Monterrey Paralyzed by Cartel Paid Anti-Government Protestors
FOTO: SOLDIERS DO NOT LET US LIVE "IN PEACE", WE ARE SCARED.

In the last ten days, the streets of the Northern industrial city Monterrey, Nuevo Leon, have been paralyzed seven times by groups of young men and women carrying baseball bats, molotov cocktails, sticks, bricks, and CHILDREN peacefully protesting the continued presence of the Mexican military deployed to the region to combat the influence of cartels.
Mexican newspapers are reporting several hundred protesters carried signs in the streets of Mexico. In Monterrey, in front of the town hall, protesters signs read in Spanish "Army Get Out! In a growing challenge to the military across Mexico, groups of taxi drivers, shop keepers and Mothers also blocked bridges that connect the border cities of Juarez, Tijuana and Reynosa with U.S. Cities, stopping vehicles and foot passengers.
The protesters are demanding the army leave in another challenge for the Mexican government as it struggles to quell escalating drug violence since the Calderon administration.

Who are these people? Do they look like concerned citizens in fear of their lives, terrified of the Mexian Army? What do they want? Good questions. In Monterrey, the protestors are being bussed in from low income, gang populated colonies and being paid with backpacks with school supplies, small grocery items and $200 pesos or $15.00 U.S. dollars by the regions drug traffickers, the Zetas.
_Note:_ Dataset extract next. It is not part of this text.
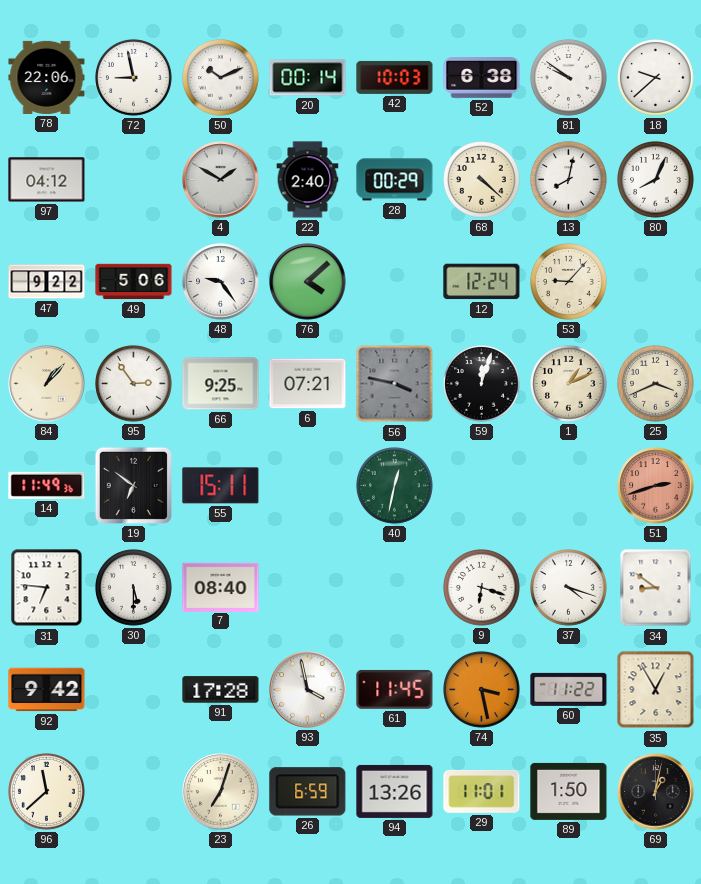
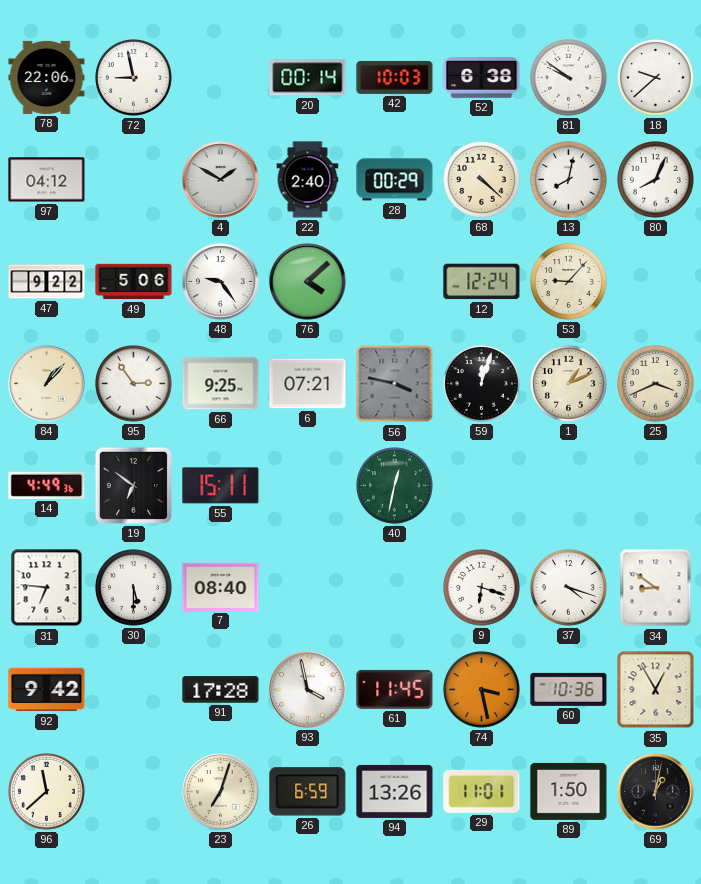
50: 10:11 -> none
14: 11:49 -> 4:49
51: 2:42 -> none
60: 11:22 -> 10:36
Soldiers, after recieving an anonymous tip, intercepted a white GMC Acadia, the driver, Juan Antonio Beltrán Cruz, 20, confessed to being part of a five man sub-cell led by the Zetas. Beltran Cruz confessed to being one of the leading figures in the protests.
In Beltran Cruz's truck, soldiers recuperated 9 shirts, 3 pairs of pants, and 12 hats with the Mexican Drug Agency logo A.F.I, 71 blue, pink, and black packpacks filled with basic school supplies, 3 AR-15 assault rifles, 5 bullet proof vest, 1000 plus rounds of live ammunition, one 9mm submachine gun with 37 live magazines, and one .30 semi-automatic carbine rifle.

Juan Antonio Beltran Cruz was recently charged with possession of weapons of exclusive military use, live military exclusive ammunition, and exclusive government agency logo materials and was transfered under a multi-vehicled state, federal and military security convoy to the Nuevo Leon state prison, Topo Chico, where he will await sentencing.